Anyway, most professional asset managers have this decision to make this week, the first few days of Q4, and it is not an easy one. There are managers who do this quarterly rebal automatically, without thinking, in a hyper-disciplined way – and that’s their prerogative. There are others who only do semi-annual or annual rebalances so as not to miss out on bigger trends during the course of a given year.

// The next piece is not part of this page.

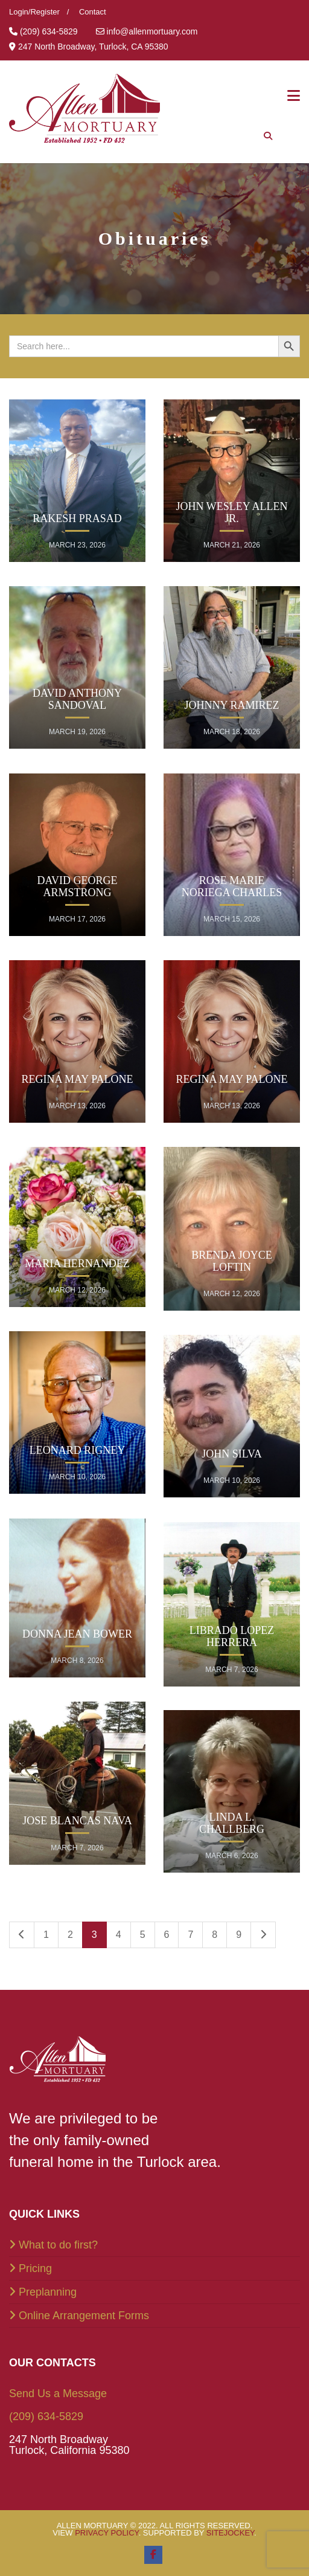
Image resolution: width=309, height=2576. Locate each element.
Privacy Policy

But there is a third group, the guys who pick and choose when the most rational time is to do rebalancing trades, accounting for the fact that the calendar can be very inconvenient at times and oblivious of the on-the-ground situation. Proponents of regular rebalancing (typically, they are Efficient Market Hypothesis guys and indexers as well) would tell you that this obliviousness is precisely the point – a rule keeps you from letting recent headlines or market moves sway a decision.But the optional rebalancing camp would say that they are more concerned with market internals, momentum, potential risks and catalysts, and the larger cycles that govern macroeconomics, government and central bank policy and corporate decision-making. They argue that the first of the quarter is a date falling arbitrarily in the midst of much more important considerations.
Who is right?
As usual, this becomes a question not just of ideas and theories but one of execution.
Where it gets interesting this year is the way in which the Q3 rally knocked everyone on their asses. Most were unprepared for it and many spent the majority of their efforts seeking to discredit it or find fault with its enthusiastic participants.
And now, it gets even more complicated due to the huge outperformance of stocks over bonds. The asset allocator raised on rebalancing and nurtured on broad diversification is faced with this question. Sell stocks just as the market breaks to fresh four year, post-crisis highs? Buy bonds just as the ridiculousness of sub-2% income on ten-year paper becomes apparent to everyone?
Not an easy decision, even if the rules you’ve laid out demand it.